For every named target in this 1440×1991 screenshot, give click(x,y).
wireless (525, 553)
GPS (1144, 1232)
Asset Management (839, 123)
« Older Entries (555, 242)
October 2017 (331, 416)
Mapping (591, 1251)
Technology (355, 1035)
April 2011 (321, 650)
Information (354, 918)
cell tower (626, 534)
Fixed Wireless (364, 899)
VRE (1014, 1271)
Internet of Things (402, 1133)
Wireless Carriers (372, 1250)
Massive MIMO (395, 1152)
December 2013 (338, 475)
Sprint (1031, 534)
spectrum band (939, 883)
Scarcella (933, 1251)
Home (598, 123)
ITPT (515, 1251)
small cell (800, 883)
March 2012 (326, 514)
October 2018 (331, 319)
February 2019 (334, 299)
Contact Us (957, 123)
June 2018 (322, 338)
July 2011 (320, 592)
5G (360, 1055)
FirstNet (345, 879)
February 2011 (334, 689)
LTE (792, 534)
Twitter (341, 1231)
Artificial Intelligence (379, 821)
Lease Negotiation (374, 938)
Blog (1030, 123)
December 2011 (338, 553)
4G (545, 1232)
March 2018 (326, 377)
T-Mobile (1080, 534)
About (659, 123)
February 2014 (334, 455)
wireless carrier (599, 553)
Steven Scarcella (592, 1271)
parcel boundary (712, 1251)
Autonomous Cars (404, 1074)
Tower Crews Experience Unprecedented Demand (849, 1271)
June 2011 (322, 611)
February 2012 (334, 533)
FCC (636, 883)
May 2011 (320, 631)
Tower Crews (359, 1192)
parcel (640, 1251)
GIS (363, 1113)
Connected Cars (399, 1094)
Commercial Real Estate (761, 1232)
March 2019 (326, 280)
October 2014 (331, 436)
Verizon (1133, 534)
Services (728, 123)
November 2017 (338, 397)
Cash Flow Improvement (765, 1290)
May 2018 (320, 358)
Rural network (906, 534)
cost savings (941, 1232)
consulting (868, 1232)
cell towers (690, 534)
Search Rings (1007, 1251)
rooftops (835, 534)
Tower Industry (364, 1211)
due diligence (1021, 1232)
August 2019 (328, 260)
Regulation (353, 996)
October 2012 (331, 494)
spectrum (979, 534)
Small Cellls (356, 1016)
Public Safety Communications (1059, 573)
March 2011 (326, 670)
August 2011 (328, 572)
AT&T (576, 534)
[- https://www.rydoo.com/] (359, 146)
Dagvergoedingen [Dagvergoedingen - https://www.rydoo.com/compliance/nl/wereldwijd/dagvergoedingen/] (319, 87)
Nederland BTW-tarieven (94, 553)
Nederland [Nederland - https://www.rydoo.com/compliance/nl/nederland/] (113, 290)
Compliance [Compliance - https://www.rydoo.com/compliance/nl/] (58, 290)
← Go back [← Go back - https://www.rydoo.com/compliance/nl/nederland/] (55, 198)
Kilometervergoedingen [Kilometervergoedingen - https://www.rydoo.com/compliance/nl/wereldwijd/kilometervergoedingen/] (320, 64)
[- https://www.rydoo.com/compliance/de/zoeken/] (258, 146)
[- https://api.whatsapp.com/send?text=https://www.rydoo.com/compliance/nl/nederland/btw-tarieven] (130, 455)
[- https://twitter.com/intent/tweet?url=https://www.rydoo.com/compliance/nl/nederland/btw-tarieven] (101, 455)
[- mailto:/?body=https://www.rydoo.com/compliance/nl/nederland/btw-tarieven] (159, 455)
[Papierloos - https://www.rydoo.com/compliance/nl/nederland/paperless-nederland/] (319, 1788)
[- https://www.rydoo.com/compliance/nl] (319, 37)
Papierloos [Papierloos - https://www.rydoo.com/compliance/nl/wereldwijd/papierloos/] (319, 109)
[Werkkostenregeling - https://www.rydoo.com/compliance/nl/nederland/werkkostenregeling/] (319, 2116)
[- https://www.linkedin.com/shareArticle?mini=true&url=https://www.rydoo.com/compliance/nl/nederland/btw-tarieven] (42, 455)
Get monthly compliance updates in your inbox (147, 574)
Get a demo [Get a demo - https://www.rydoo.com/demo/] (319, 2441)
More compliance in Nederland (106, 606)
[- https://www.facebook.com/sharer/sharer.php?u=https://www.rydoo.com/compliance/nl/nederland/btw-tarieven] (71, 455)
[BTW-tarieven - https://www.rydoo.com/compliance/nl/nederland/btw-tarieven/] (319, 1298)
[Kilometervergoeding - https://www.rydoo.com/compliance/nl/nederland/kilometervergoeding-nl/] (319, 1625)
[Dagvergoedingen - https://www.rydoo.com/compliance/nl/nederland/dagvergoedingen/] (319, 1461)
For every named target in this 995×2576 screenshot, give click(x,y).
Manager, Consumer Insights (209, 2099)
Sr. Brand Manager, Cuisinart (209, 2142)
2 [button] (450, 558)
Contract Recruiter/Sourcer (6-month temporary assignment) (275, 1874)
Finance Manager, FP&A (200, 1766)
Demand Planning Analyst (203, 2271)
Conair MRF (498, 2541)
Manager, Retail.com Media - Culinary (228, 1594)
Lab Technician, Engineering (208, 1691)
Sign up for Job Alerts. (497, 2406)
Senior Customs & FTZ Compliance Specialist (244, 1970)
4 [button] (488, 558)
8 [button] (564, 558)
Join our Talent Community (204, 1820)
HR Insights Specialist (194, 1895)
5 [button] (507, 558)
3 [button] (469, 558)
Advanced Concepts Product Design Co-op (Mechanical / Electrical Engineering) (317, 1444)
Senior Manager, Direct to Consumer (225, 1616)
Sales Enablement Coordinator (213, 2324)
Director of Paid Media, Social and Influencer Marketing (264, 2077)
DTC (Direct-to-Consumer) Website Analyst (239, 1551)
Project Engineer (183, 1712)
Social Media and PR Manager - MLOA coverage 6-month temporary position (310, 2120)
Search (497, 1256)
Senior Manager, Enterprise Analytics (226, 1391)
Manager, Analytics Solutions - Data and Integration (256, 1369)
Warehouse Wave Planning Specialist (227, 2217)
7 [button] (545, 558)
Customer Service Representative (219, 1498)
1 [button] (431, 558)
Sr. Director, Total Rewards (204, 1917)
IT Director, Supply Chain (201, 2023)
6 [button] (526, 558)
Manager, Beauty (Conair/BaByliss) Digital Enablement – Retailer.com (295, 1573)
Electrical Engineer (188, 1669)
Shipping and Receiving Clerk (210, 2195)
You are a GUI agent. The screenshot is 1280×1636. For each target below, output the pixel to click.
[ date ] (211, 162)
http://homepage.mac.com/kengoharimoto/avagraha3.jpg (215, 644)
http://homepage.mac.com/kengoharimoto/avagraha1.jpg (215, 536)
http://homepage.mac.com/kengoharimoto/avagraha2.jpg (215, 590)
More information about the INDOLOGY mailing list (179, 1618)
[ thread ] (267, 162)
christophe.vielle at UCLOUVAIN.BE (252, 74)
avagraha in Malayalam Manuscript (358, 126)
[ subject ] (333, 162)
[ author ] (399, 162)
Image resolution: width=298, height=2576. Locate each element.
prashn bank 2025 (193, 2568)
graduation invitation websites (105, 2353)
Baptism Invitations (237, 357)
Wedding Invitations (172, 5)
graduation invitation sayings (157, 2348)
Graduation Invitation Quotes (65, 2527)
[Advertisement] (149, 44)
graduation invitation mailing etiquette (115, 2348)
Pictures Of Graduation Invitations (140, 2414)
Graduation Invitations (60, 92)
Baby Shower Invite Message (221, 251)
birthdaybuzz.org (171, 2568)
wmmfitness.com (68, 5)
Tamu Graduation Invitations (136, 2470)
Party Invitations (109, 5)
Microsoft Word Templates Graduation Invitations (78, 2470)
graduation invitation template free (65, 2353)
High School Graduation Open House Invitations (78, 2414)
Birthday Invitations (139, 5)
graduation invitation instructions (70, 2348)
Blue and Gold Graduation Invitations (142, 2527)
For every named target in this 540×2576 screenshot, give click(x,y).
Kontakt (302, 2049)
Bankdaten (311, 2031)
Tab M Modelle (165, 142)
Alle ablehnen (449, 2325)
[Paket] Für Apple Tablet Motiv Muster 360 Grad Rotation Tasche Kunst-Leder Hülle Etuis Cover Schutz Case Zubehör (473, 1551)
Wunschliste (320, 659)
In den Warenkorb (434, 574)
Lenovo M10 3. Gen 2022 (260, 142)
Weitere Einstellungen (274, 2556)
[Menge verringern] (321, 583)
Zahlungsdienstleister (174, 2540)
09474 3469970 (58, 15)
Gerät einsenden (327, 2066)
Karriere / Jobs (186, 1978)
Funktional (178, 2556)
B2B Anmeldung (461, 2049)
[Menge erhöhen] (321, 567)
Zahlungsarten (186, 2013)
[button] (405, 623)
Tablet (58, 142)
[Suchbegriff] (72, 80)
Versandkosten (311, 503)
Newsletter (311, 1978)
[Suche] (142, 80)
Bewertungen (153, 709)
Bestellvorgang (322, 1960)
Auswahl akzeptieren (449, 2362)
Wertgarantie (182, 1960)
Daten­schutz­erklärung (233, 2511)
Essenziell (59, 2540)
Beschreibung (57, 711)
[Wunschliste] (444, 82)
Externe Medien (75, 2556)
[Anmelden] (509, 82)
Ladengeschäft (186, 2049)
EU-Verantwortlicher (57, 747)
-*-*-
Task instructions> Given the records above, return exactly the lines starting at the line containing "Social Media and" and ending at the line containing "Shipping and Receiving Clerk (210, 2195)", including both.

Answer to the exercise>
Social Media and PR Manager - MLOA coverage 6-month temporary position (310, 2120)
Search (497, 1256)
Senior Manager, Enterprise Analytics (226, 1391)
Manager, Analytics Solutions - Data and Integration (256, 1369)
Warehouse Wave Planning Specialist (227, 2217)
7 [button] (545, 558)
Customer Service Representative (219, 1498)
1 [button] (431, 558)
Sr. Director, Total Rewards (204, 1917)
IT Director, Supply Chain (201, 2023)
6 [button] (526, 558)
Manager, Beauty (Conair/BaByliss) Digital Enablement – Retailer.com (295, 1573)
Electrical Engineer (188, 1669)
Shipping and Receiving Clerk (210, 2195)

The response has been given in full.